▶ YOUR GOAL
Could you retype every line below exactly, omitting the images?

--

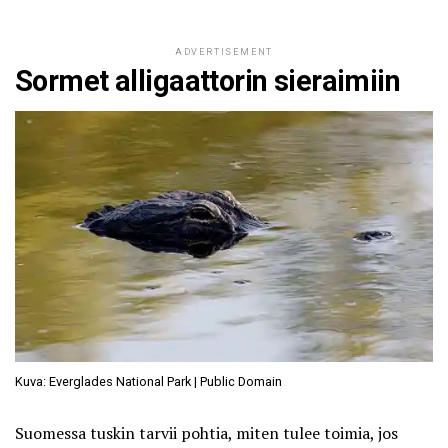
ADVERTISEMENT
Sormet alligaattorin sieraimiin
Kuva: Everglades National Park | Public Domain
Suomessa tuskin tarvii pohtia, miten tulee toimia, jos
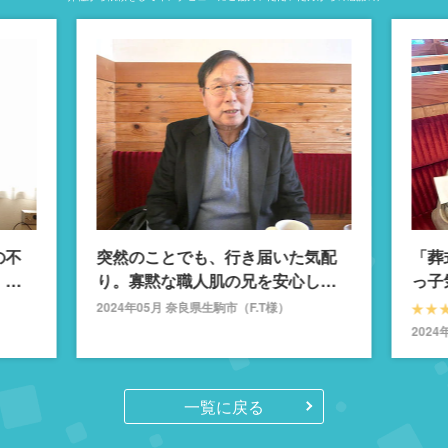
の不
突然のことでも、行き届いた気配
「葬
、不
り。寡黙な職人肌の兄を安心して
っ子
見送れました
を叶
2024年05月 奈良県生駒市（F.T様）
202
一覧に戻る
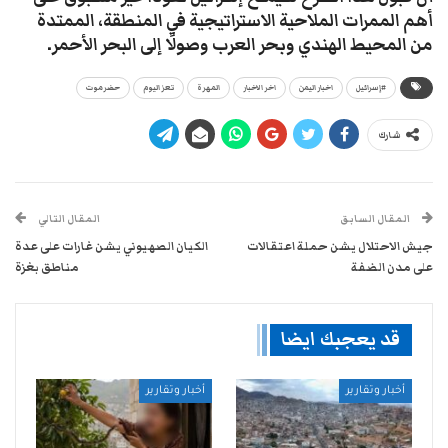
أهم الممرات الملاحية الاستراتيجية في المنطقة، الممتدة
من المحيط الهندي وبحر العرب وصولًا إلى البحر الأحمر.
#إسرائيل
اخبار اليمن
اخر الاخبار
المهرة
تعز اليوم
حضرموت
شارك
المقال السابق
المقال التالي
جيش الاحتلال يشن حملة اعتقالات
الكيان الصهيوني يشن غارات على عدة
على مدن الضفة
مناطق بغزة
قد يعجبك ايضا
أخبار وتقارير
أخبار وتقارير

--

▶ TASK ANSWER
ADVERTISEMENT
Sormet alligaattorin sieraimiin
Kuva: Everglades National Park | Public Domain
Suomessa tuskin tarvii pohtia, miten tulee toimia, jos
の不
突然のことでも、行き届いた気配
「葬
、不
り。寡黙な職人肌の兄を安心して
っ子
見送れました
を叶
2024年05月 奈良県生駒市（F.T様）
202
一覧に戻る
أهم الممرات الملاحية الاستراتيجية في المنطقة، الممتدة
من المحيط الهندي وبحر العرب وصولًا إلى البحر الأحمر.
#إسرائيل
اخبار اليمن
اخر الاخبار
المهرة
تعز اليوم
حضرموت
شارك
المقال السابق
المقال التالي
جيش الاحتلال يشن حملة اعتقالات
الكيان الصهيوني يشن غارات على عدة
على مدن الضفة
مناطق بغزة
قد يعجبك ايضا
أخبار وتقارير
أخبار وتقارير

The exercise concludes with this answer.